Depuis plusieurs jours, des milliers de Turcs manifestent dans différentes villes du pays pour critiquer de façon pacifique le gouvernement de l'AKP et le premier ministre Recep Tayyip Erdogan. Sous le regard du monde entier, la police a intensifié la violence en faisant usage de gaz lacrymogènes et de canons à eau, sans faire de différence entre les manifestants pacifiques et les autres.

La semaine dernière, la police a brutalisé mon frère et ses amis, les obligeant à signer de fausses déclarations selon lesquelles ils s'étaient attaqués à la police et non le contraire.

Comme pour la plupart des manifestants, c'était la première fois que ces étudiants universitaires exprimaient des revendications politiques, mais ils ont été dispersés avec brutalité. Mon frère tente encore de donner un sens à ce qui s'est produit: «La police n'établit aucune distinction entre l'État et le gouvernement. Ils ne comprennent pas que nous protestons contre le pouvoir autoritaire du gouvernement.»

Ces manifestations peuvent sembler inattendues, mais elles sont le résultat du style de gouvernement dirigé par Erdogan ces dernières années, rappelant celui des dictateurs déchus du Moyen-Orient.

Le gouvernement majoritaire de l'AKP (Parti de la justice et du développement) qui règne depuis une décennie a apporté la stabilité économique et une certaine forme d'influence internationale à la Turquie, mais il a également fait preuve d'indifférence à l'égard des exigences de la population.

Pendant cette période, les critiques de l'AKP et d'Erdogan, qui proviennent de groupes aussi diversifiés que des étudiants, des représentants de l'armée et des journalistes, étaient réduits au silence et emprisonnés. Erdogan adoptait un discours irrité, haineux et sexiste contre toute personne qu'il estimait différente. Les citoyens se sentaient totalement ignorés par les décisions qui concernaient leurs vies.

Le mouvement actuel n'est pas un printemps arabe.

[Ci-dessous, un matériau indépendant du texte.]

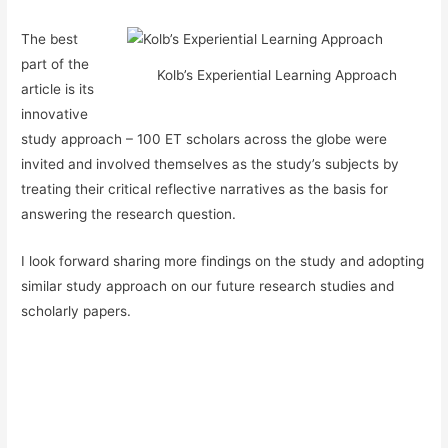
The best
part of the
Kolb’s Experiential Learning Approach
article is its
innovative
study approach – 100 ET scholars across the globe were
invited and involved themselves as the study’s subjects by
treating their critical reflective narratives as the basis for
answering the research question.
I look forward sharing more findings on the study and adopting
similar study approach on our future research studies and
scholarly papers.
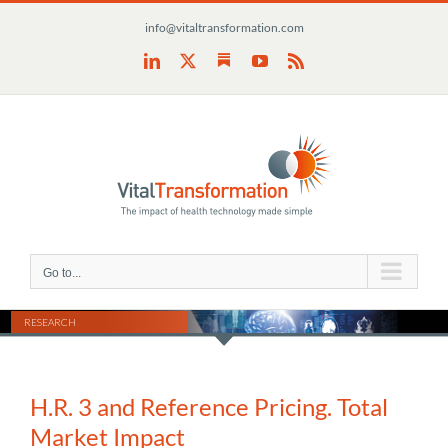
Skip
info@vitaltransformation.com
to
content
Substack
LinkedIn
X
YouTube
Rss
Go to...
RESEARCH
H.R. 3 and Reference Pricing. Total
Market Impact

Il ressemble davantage au mouvement des indignés (Occupy), où différents groupes se réunissent, renoncent à leurs positions immobilistes et exigent plus qu'une démocratie représentative. Les groupes qui occupent les places publiques, en plus de gagner une importante visibilité dans les médias, envoient un message solide à Erdogan: l'opposition est forte. Ils exigent une reconnaissance, des excuses et une modification de son discours de délégitimisation.

Les déclarations du premier ministre sur Twitter ressemblent à de mauvaises blagues. Ainsi, dans un de ces messages, il déclare: «Tout ce que souhaite cette nation, nous le ferons», exigeant que les manifestants mettent fin à leurs actions sans quoi, poursuit-il, «nous leur répondrons dans la langue qu'ils comprennent». Erdogan utilise la menace du recours à la force, bien établie dans la culture politique turque. Il incite à la colère et à la haine entre les partisans de l'APK «sensibles sur le plan religieux» et les manifestants, laïques pour la plupart.

Selon les témoignages des manifestants sur les réseaux sociaux, la police ne lance pas ses attaques sur les places publiques où se trouvent les médias internationaux, mais dans des secteurs moins fréquentés. Mon frère a été battu à Beylikduzu, en banlieue d'Istanbul. Il souffre d'une blessure ligamentaire et musculaire et se prépare à déposer une plainte au criminel.

Cette crise politique pourra seulement être surmontée par des excuses officielles, non pas par la répression. Malheureusement, l'appel à des rassemblements progouvernementaux lancé par Erdogan à ses partisans ne fera qu'exacerber les divisions au sein de la société turque.